The National Federation of State High School Associations (NFHS) Football Rules Committee announced last week that it’s developed a definition for “targeting.”

Targeting has been a penalty in the NFL and college football since last season. It is whistled when a player strikes a defenseless opponent above the shoulders. Bruce Hulion, the South Carolina High School League’s commissioner of football officiating, said during a phone conversation Friday that the targeting call is not a new rule.

“We’ve had a rule in place, gosh, since I first started,” he said. “It’s an old rule that we had, but you know the nature of NCAA football and stuff, everybody sees that and the hot topic is targeting now so the federation added a definition of targeting. It doesn’t mean we have a new rule.”

Hulion, who was a football official for 39 years and has been with the SCHSL since 1999, was on a 51-member sub-committee that passed the targeting definition, as well as nine other rules and clarifications during its meeting in Indianapolis last month.

He asked the sub-committee, “ ‘Do we think that an emphasis on this or creating another rule that says pretty much the same thing as what we already have is going to change this?’ My opinion is it will not, but it got passed anyway.”

The NFHS has defined targeting this way in its new rule: “Targeting is an act of taking aim and initiating contact to an opponent above the shoulders with the helmet, forearm, hand, fist, elbow or shoulders.” The rule, which will be effective beginning with the 2014 season, went on to define a defenseless player as, “a player who, because of his physical position and focus of concentration, is especially vulnerable to injury.”

Bob Colgate, the NFHS director of sports and sports medicine, said in a press release last week that the Football Rules Committee determined it was important to highlight targeting.
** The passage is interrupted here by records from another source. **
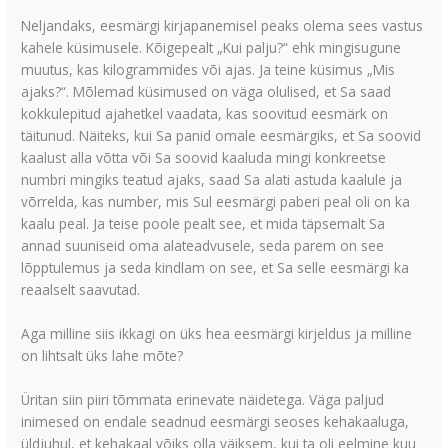
Neljandaks, eesmärgi kirjapanemisel peaks olema sees vastus
kahele küsimusele. Kõigepealt „Kui palju?“ ehk mingisugune
muutus, kas kilogrammides või ajas. Ja teine küsimus „Mis
ajaks?“. Mõlemad küsimused on väga olulised, et Sa saad
kokkulepitud ajahetkel vaadata, kas soovitud eesmärk on
täitunud. Näiteks, kui Sa panid omale eesmärgiks, et Sa soovid
kaalust alla võtta või Sa soovid kaaluda mingi konkreetse
numbri mingiks teatud ajaks, saad Sa alati astuda kaalule ja
võrrelda, kas number, mis Sul eesmärgi paberi peal oli on ka
kaalu peal. Ja teise poole pealt see, et mida täpsemalt Sa
annad suuniseid oma alateadvusele, seda parem on see
lõpptulemus ja seda kindlam on see, et Sa selle eesmärgi ka
reaalselt saavutad.
Aga milline siis ikkagi on üks hea eesmärgi kirjeldus ja milline
on lihtsalt üks lahe mõte?
Üritan siin piiri tõmmata erinevate näidetega. Väga paljud
inimesed on endale seadnud eesmärgi seoses kehakaaluga,
üldjuhul, et kehakaal võiks olla väiksem, kui ta oli eelmine kuu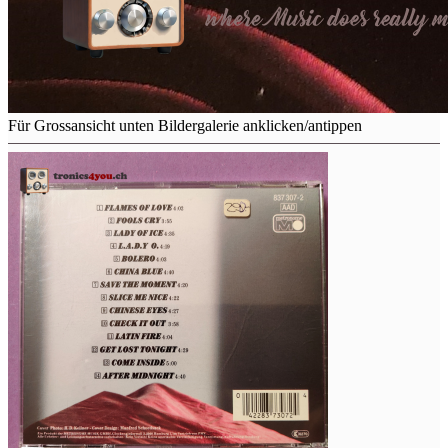
Für Grossansicht unten Bildergalerie anklicken/antippen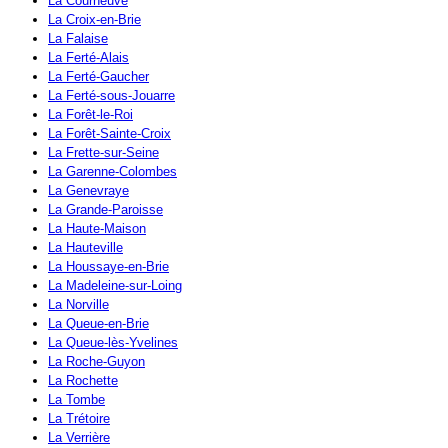
La Courneuve
La Croix-en-Brie
La Falaise
La Ferté-Alais
La Ferté-Gaucher
La Ferté-sous-Jouarre
La Forêt-le-Roi
La Forêt-Sainte-Croix
La Frette-sur-Seine
La Garenne-Colombes
La Genevraye
La Grande-Paroisse
La Haute-Maison
La Hauteville
La Houssaye-en-Brie
La Madeleine-sur-Loing
La Norville
La Queue-en-Brie
La Queue-lès-Yvelines
La Roche-Guyon
La Rochette
La Tombe
La Trétoire
La Verrière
“Taking aim with the helmet, forearm, hand, fist, elbow or shoulders to initiate contact above the shoulders, which goes beyond making a legal tackle, a legal block or playing the ball, will be prohibited,” he said.

During a phone conversation Friday, Hulion said that the rule has been on South Carolina’s books since 1985. But adding the buzzword “targeting” at least makes it appear that the NFHS is taking the same steps as college football and the NFL.

“I think that’s the sole reason,” said Hulion. “I didn’t argue against it. I said I don’t see the need for it since we already have a rule about initiating contact above the shoulders. It’s there, it’s rule 2-2-3. It’s a duplication of efforts in my opinion.”

It’s not that the NFHS doesn’t care about player safety in football; far from it. Hulion expects the call to be made more this year because of the extra emphasis, but he hoped officials were already making the call when it occurred. The only difference is now an official may cite targeting during his explanation to coaches or the crowd.

There will be no difference in enforcement; there will still be a 15-yard penalty and a player can be ejected, just as he could be ever since the 1980s when the high school game began to stamp out clothesline tackles. Ejections will not be automatic, a topic that caught fire at the NCAA level.

Another of the 10 rules introduced requires all players on kickoffs to be within 5 yards of the ball at kickoff, with the obvious exception of the kicker. Hulion explained that this rule should limit offside calls on the kicking team, meaning fewer rekicks. Kickoffs have been widely viewed as the most dangerous play in the sport, thus fewer should make the game safer.

“We’re trying to prevent that guy from arriving there at the same time as the football,” said Hulion. “That will be the most visible rule change.”